Oligodendroglia generating progenitor cells derived from E11.5 and E13 basal forebrain. Progenitor cells were isolated from basal forebrain and plated at clonal density and followed in culture for 5–12 d before staining for NG2 or O4 and β-tubulin III. Note that progenitor cells giving purely glial progeny were very rare at young ages and increased with development from E11.5 to E13. Hence, at early ages most oligodendrocytes arise from stem cells that also make neurons. G, Pure glial clones;SC, stem cell clones.

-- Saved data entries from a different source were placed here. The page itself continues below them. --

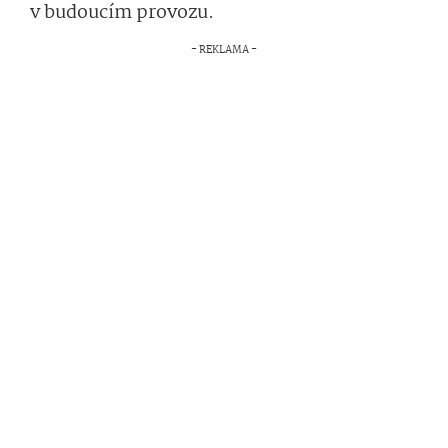
v budoucím provozu.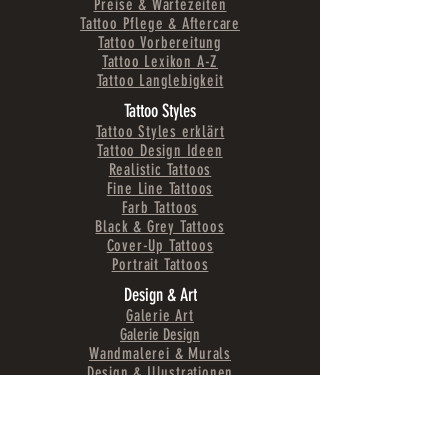
Preise & Wartezeiten
Tattoo Pflege & Aftercare
Tattoo Vorbereitung
Tattoo Lexikon A-Z
Tattoo Langlebigkeit
Tattoo Styles
Tattoo Styles erklärt
Tattoo Design Ideen
Realistic Tattoos
Fine Line Tattoos
Farb Tattoos
Black & Grey Tattoos
Cover-Up Tattoos
Portrait Tattoos
Design & Art
Galerie Art
Galerie Design
Wandmalerei & Murals
Design & Illustrationen
Logos & Branding
Projekte
Fashion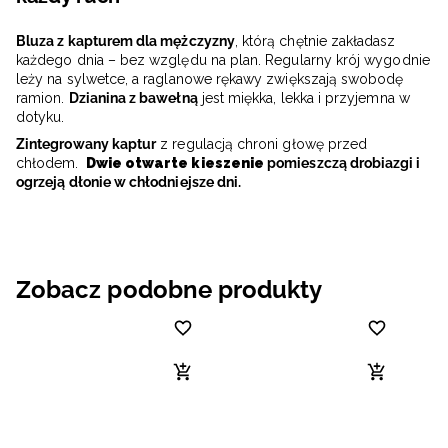
Bluza z kapturem dla mężczyzny
, którą chętnie zakładasz
każdego dnia – bez względu na plan. Regularny krój wygodnie
leży na sylwetce, a raglanowe rękawy zwiększają swobodę
ramion.
Dzianina z bawełną
jest miękka, lekka i przyjemna w
dotyku.
Zintegrowany kaptur
z regulacją chroni głowę przed
chłodem.
Dwie otwarte kieszenie
pomieszczą drobiazgi i
ogrzeją dłonie w chłodniejsze dni.
Zobacz podobne produkty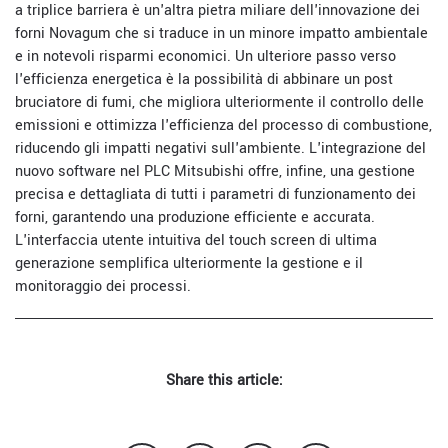
a triplice barriera è un'altra pietra miliare dell'innovazione dei
forni Novagum che si traduce in un minore impatto ambientale
e in notevoli risparmi economici. Un ulteriore passo verso
l'efficienza energetica è la possibilità di abbinare un post
bruciatore di fumi, che migliora ulteriormente il controllo delle
emissioni e ottimizza l'efficienza del processo di combustione,
riducendo gli impatti negativi sull'ambiente. L'integrazione del
nuovo software nel PLC Mitsubishi offre, infine, una gestione
precisa e dettagliata di tutti i parametri di funzionamento dei
forni, garantendo una produzione efficiente e accurata.
L'interfaccia utente intuitiva del touch screen di ultima
generazione semplifica ulteriormente la gestione e il
monitoraggio dei processi.
Share this article: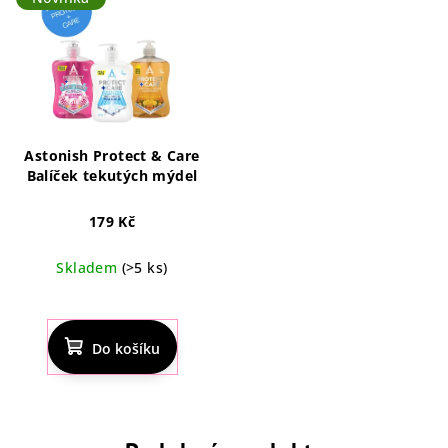
Astonish Protect & Care
Balíček tekutých mýdel
179 Kč
Skladem
(>5 ks)
Do košíku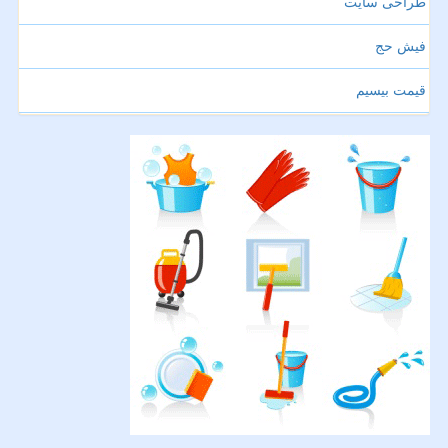
طراحی سایت
فیش حج
قیمت بیسیم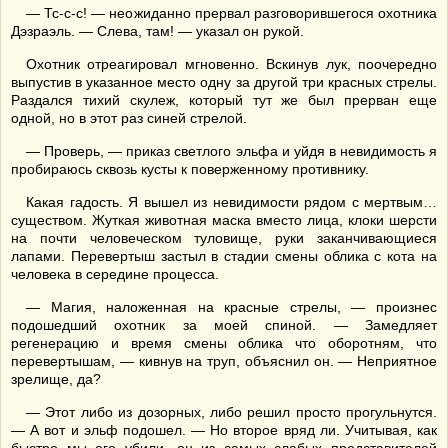
— Тс-с-с! — неожиданно прервал разговорившегося охотника
Дэзраэль. — Слева, там! — указал он рукой.
Охотник отреагировал мгновенно. Вскинув лук, поочередно
выпустив в указанное место одну за другой три красных стрелы.
Раздался тихий скулеж, который тут же был прерван еще
одной, но в этот раз синей стрелой.
— Проверь, — приказ светлого эльфа и уйдя в невидимость я
пробираюсь сквозь кусты к поверженному противнику.
Какая гадость. Я вышел из невидимости рядом с мертвым…
существом. Жуткая животная маска вместо лица, клоки шерсти
на почти человеческом туловище, руки заканчивающиеся
лапами. Перевертыш застыл в стадии смены облика с кота на
человека в середине процесса.
— Магия, наложенная на красные стрелы, — произнес
подошедший охотник за моей спиной. — Замедляет
регенерацию и время смены облика что оборотням, что
перевертышам, — кивнув на труп, объяснил он. — Неприятное
зрелище, да?
— Этот либо из дозорных, либо решил просто прогульнутся.
— А вот и эльф подошел. — Но второе вряд ли. Учитывая, как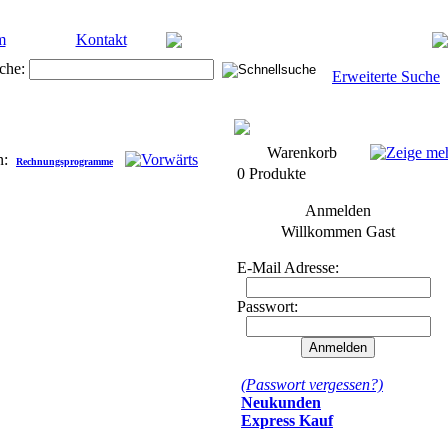
m
Kontakt
che:
Erweiterte Suche
Warenkorb
n:
Rechnungsprogramme
0 Produkte
Anmelden
Willkommen
Gast
E-Mail Adresse:
Passwort:
(Passwort vergessen?)
Neukunden
Express Kauf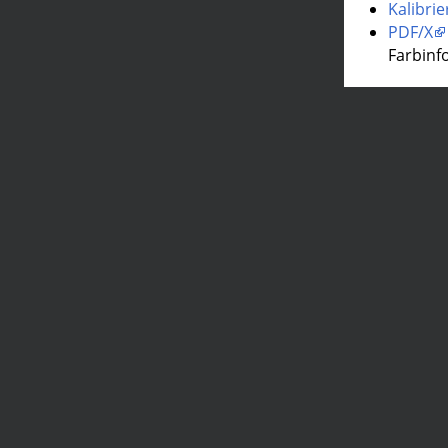
Kalibri
PDF/X
Farbinf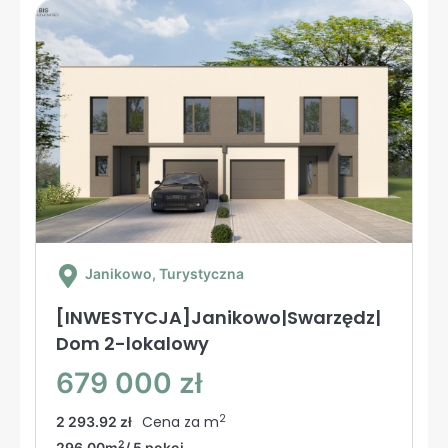
Janikowo
, Turystyczna
[INWESTYCJA]Janikowo|Swarzędz|
Dom 2-lokalowy
679 000 zł
2
Cena za m
2 293.92 zł
2
296.00m
/ 5 pokoi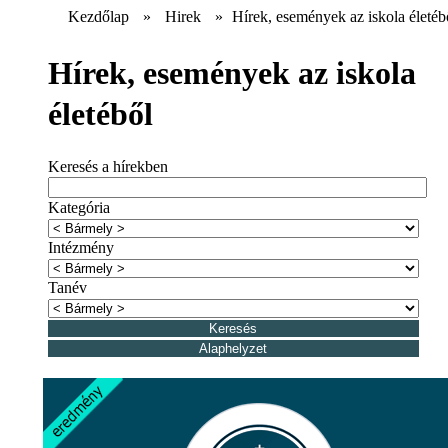
Kezdőlap
»
Hirek
»
Hírek, események az iskola életéb
Hírek, események az iskola
életéből
Keresés a hírekben
Kategória
Intézmény
Tanév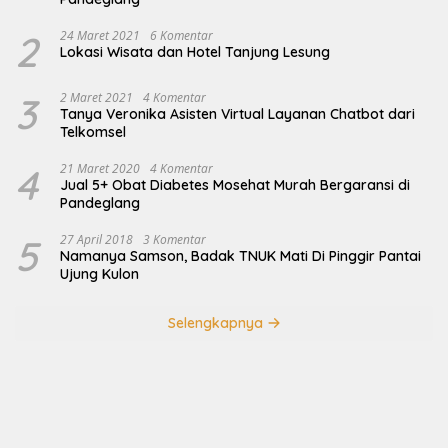
2
24 Maret 2021
6 Komentar
Lokasi Wisata dan Hotel Tanjung Lesung
3
2 Maret 2021
4 Komentar
Tanya Veronika Asisten Virtual Layanan Chatbot dari
Telkomsel
4
21 Maret 2020
4 Komentar
Jual 5+ Obat Diabetes Mosehat Murah Bergaransi di
Pandeglang
5
27 April 2018
3 Komentar
Namanya Samson, Badak TNUK Mati Di Pinggir Pantai
Ujung Kulon
Selengkapnya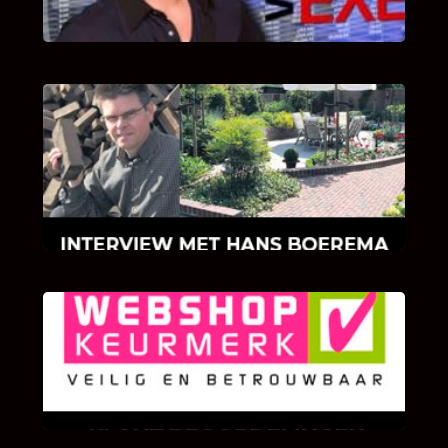
INTERVIEW MET HANS BOEREMA
Hoe Bricks and Stones ontstaan is en wat
Hans Boerema motiveert in de wereld van
klinkers en tegels!
KLANT BEOORDELINGEN
We zijn er zeer op gesteld om te weten wat u
als klant van ons en onze diensten vindt.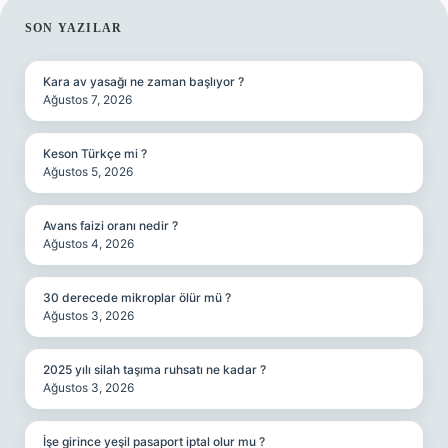
SIDEBAR
SON YAZILAR
Kara av yasağı ne zaman başlıyor ?
Ağustos 7, 2026
Keson Türkçe mi ?
Ağustos 5, 2026
Avans faizi oranı nedir ?
Ağustos 4, 2026
30 derecede mikroplar ölür mü ?
Ağustos 3, 2026
2025 yılı silah taşıma ruhsatı ne kadar ?
Ağustos 3, 2026
İşe girince yeşil pasaport iptal olur mu ?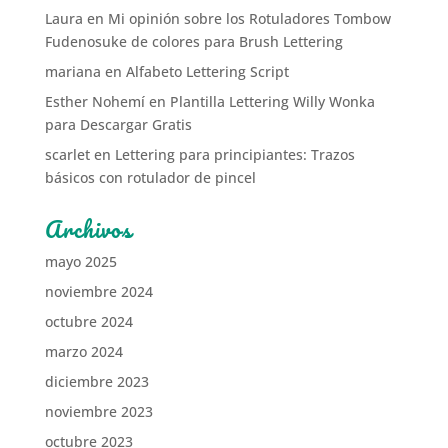
Laura
en
Mi opinión sobre los Rotuladores Tombow
Fudenosuke de colores para Brush Lettering
mariana
en
Alfabeto Lettering Script
Esther Nohemí
en
Plantilla Lettering Willy Wonka
para Descargar Gratis
scarlet
en
Lettering para principiantes: Trazos
básicos con rotulador de pincel
Archivos
mayo 2025
noviembre 2024
octubre 2024
marzo 2024
diciembre 2023
noviembre 2023
octubre 2023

Stem cells from basal forebrain preferentially generate GABAergic neurons and oligodendrocytes

Given that both GABAergic neurons and oligodendrocytes migrate into the cerebral cortex and that the oligodendrocytes arise from basal stem cells, we asked whether the basal stem cells were a common precursor for these two types of cells. Hence, we examined the neuron and glial content of clones derived from single progenitor cells from E12–E14 cortex, LGE and MGE using the marker GAD to identify GABAergic neurons (Fig. 7).

Fig. 7.

Fig. 7.

A clonal analysis of stem cells from dorsal and basal E13 forebrain reveals differences in their production of GABAergic neurons and oligodendrocytes. A, Progenitor cells were isolated from three forebrain regions at E13: cortex (CTX), lateral ganglionic eminence (LGE), and medial ganglionic eminence (MGE). The cells were cultured for 12 d and stained for GAD, O4, and β-tubulin III. Stem cell (SC) clones that contained both GABAergic neurons and oligodendrocytes were found in all three regions, as illustrated in A. β-tubulin III-positive neurons are shown in green, O4-positive oligodendrocytes in yellow, and GAD-positive neurons in_brown_. Scale: 1 cm = 58 μm.B, The number of GAD-positive neurons expressed as a percentage of total neurons produced by progenitor cells from cortex, LGE, and MGE. There is a significant difference between the percentage of GAD-positive neurons made by cortical progenitors and the percentage made by LGE or MGE progenitor cells (ANOVA analysis;p < 0.001). tub, β-tubulin III.C, The number of GAD-positive neurons expressed as a percentage of total neurons produced within stem cell clones was calculated. MGE stem cells generated significantly more GAD-positive neurons than LGE or cortical stem cells (ANOVA analysis;p < 0.05). D, The percentage of stem cell clones containing both GABAergic neurons and oligodendrocytes was calculated for the three forebrain regions. LGE and MGE produced significantly more stem cell clones containing both these cell types than did cortex (ANOVA analysis; p < 0.05).GABA-N, GABAergic neuron; oligo, oligodendrocyte.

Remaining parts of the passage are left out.